As an example, we once tested a partner’s site that included a logo in the footer. When double checking that the footer was consistent across all pages, we found that one page used a variant of the logo that was slightly different from the logo used on all other pages. This wouldn’t have been caught if we’d just checked the footer once; it may not have been caught if we’d checked the footer sporadically, as the logo variation only appeared on one page. Even though much of the time these elements will be the same across the site, it pays off to check them on every page to ensure that the site is fully consistent.
Consistency across a site signals to users that the business pays attention to detail and prioritizes a more cohesive experience.
Another common mistake is to not test enough varieties of pathological inputs. This can be one of the most difficult parts of auditing; it can be challenging to switch from asking yourself “What input would a user give the site here?” to asking yourself “What input does the site expect here, and how can I give it an input that doesn’t fit those expectations?” It’s much less natural, but nevertheless it’s important to consider because we want our partners’ websites to be able to handle these unusual cases.

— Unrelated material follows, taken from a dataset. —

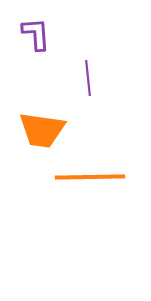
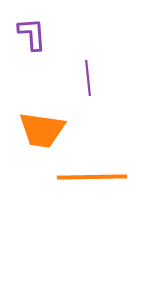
purple L-shape: moved 4 px left
orange line: moved 2 px right
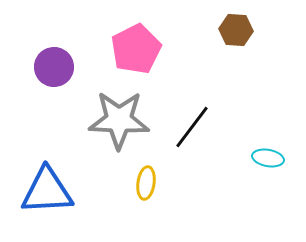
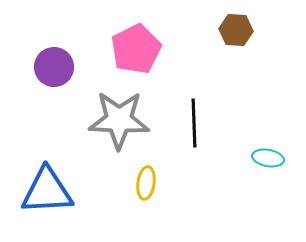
black line: moved 2 px right, 4 px up; rotated 39 degrees counterclockwise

We encountered a case where coming up with an input like this uncovered a bug when auditing a partner’s site. Their site included an ecommerce platform. When viewing products in the cart, users could adjust the quantity of each item using a text box. We tested that the text box did not accept non-numerical characters, and it didn’t, meaning it was robust enough to handle that type of pathological input. However, we also discovered that it was possible to adjust the quantity of an item to 0. When we did this, the item wasn’t removed; the cart simply treated it as though we were purchasing 0 of the item for a total of $0.00. Because we found this in auditing, we were able to work with our partner and the development team to make sure that the site could handle even this unlikely scenario appropriately.
Improving the User Experience
Front-end testing is crucially important in order to fine-tune the experience users have when interacting with your brand. A cohesive, intuitive website that can withstand all kinds of use communicates to users that you take your business seriously and are committed to providing them with a good experience. Conversely, a website with bugs or typos, or a website that’s difficult to navigate, can cause users to doubt your professionalism. When we audit websites, we do so to ensure that our partners’ brands and expertise are clear and that users have a good experience with them.